A U.S. Army colonel has argued that the Ferghana Valley is at risk of becoming a stronghold of terrorists like the FATA region of Pakistan and advocates a strong U.S. security cooperation presence there. In a paper called "Fergana as FATA? A Post-2014 Strategy for Central Asia," Colonel Ted Donnelly of the U.S. Army War College argues that U.S. military policy in Central Asia is currently too focused on maintaining access to Afghanistan:
The Central Asian States (CAS) region has played a critical supporting role in OPERATION ENDURING FREEDOM (OEF) since 2001. However, current U.S. military strategy addresses the region only in the context of its operational importance relative to OEF. Failure to view the CAS region through a broader, long-term strategic lens jeopardizes success in post-withdrawal Afghanistan, is detrimental to regional security and stability, and increases the likelihood that the U.S. will be drawn back on less than desirable terms.

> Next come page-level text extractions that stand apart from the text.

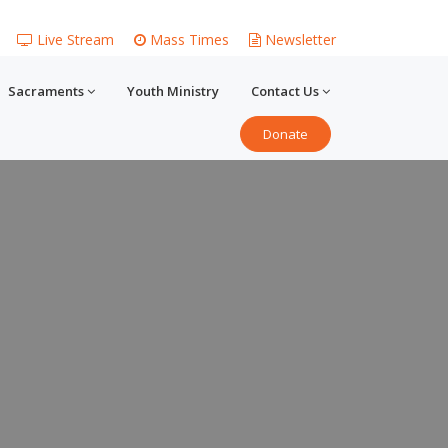
Live Stream
Mass Times
Newsletter
Sacraments
Youth Ministry
Contact Us
Donate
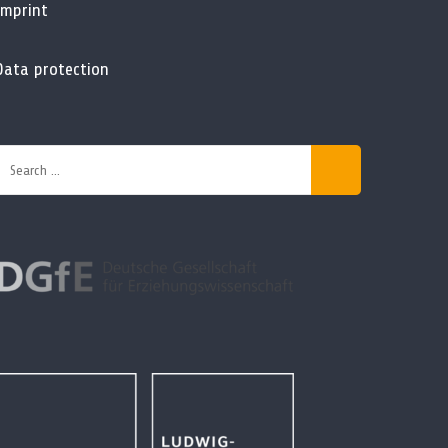
Imprint
Data protection
Search
or:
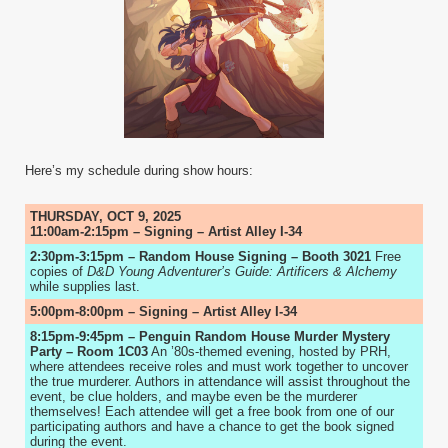
Here’s my schedule during show hours:
THURSDAY, OCT 9, 2025
11:00am-2:15pm – Signing – Artist Alley I-34
2:30pm-3:15pm – Random House Signing – Booth 3021
Free
copies of
D&D Young Adventurer’s Guide: Artificers & Alchemy
while supplies last.
5:00pm-8:00pm – Signing – Artist Alley I-34
8:15pm-9:45pm – Penguin Random House Murder Mystery
Party – Room 1C03
An ’80s-themed evening, hosted by PRH,
where attendees receive roles and must work together to uncover
the true murderer. Authors in attendance will assist throughout the
event, be clue holders, and maybe even be the murderer
themselves! Each attendee will get a free book from one of our
participating authors and have a chance to get the book signed
during the event.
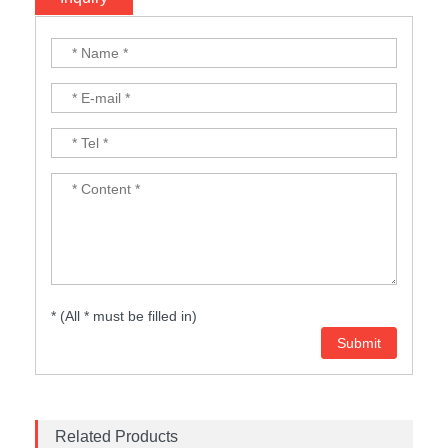
* (All * must be filled in)
Related Products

Donnelly argues that extremist groups like the Islamic Movement of Uzbekistan are poised to take advantage of the U.S. withdrawal from Afghanistan and establish themselves in the Ferghana Valley, the conservative, densely populated region shared by Uzbekistan, Kyrgyzstan and Tajikistan:
[T]he most likely post-2014 outcome is that the Fergana Valley will increasingly resemble the Federally Administered Tribal Areas (FATA) region of Pakistan. Like the FATA, the future Fergana Valley will consist of significant ungoverned space which would serve as a safe haven, breeding ground, and staging area for VEOs [violent extremist organizations] and militants. The IMU and other VEOs would use this safe haven, as well as reconstituted rear areas in Afghanistan, to increase Islamist insurgent pressure on secular Central Asian governments.
To counter that, Donnelly proposes a more focused security cooperation effort centered around defeating militants in the Ferghana Valley. The recommendations aren't too specific, though:
Ultimately, the Fergana Valley, as the strategic center of gravity for the region, must be central to any future strategy. Stabilizing the Fergana Valley must be the primary U.S. objective, not the current “maintain our bases and supply routes” objective....
The military-led security cooperation component will be smaller, but must focus on building the capabilities required to secure and stabilize the Fergana Valley: border security and interdiction to isolate the valley from Afghanistan-based insurgents, counterterrorism focused on those units that fight insurgents in and around Fergana, counternarcotics to cut off VEO funding sources, and disaster response.
Donnelly argues that the U.S. should pursue this strategy in cooperation -- rhetorically, at least -- with Russia and China:
Russia and China are also part of the region, and the SCO and CSTO are well-regarded, if ineffectual, regional organizations. Therefore, the U.S. should advocate and promote Russian, Chinese, SCO, and CSTO participation in the regional strategy... It remains true that the U.S. should not expect substantive support from Russia or China, and may even face active opposition, not unlike the status quo. Rather, this approach is primarily for political, diplomatic, and informational purposes.
It should be emphasized that this is one colonel writing his master's thesis, and so should definitely not be taken as anything close to official U.S. government policy. Still, it is the product of research conducted within the army and so probably reflects at least some current thinking among the people formulating policy in the region.
Leaving aside the accuracy of Donnelly's assessments of the security situation in Central Asia and the U.S. role there in, or the desirability of the recommendations, do they have any chance of being implemented? Probably not. Donnelly argues that U.S. security cooperation programs have suffered because of the U.S. focus on maintaining access to Afghanistan; in my report on the same topic I argue the opposite, that the growth of those programs is a direct consequence of the need for Afghanistan access. And so when the need for access disappears, I suspect so will these security assistance programs. In general, the U.S. is losing its appetite for getting involved militarily in far-flung corners of the world.
However, the future security situation in the region is highly unpredictable. It does seem possible that there will be a rise of violent extremism in Ferghana after 2014, as the U.S. pullout from Afghanistan gives more space to militants there. And in the (unlikely) event those Central Asian extremists include Al Qaeda or other groups targeting the U.S., one can imagine the region seeing something analogous to the U.S. covert action/drone activity in Yemen -- or FATA. We shall see.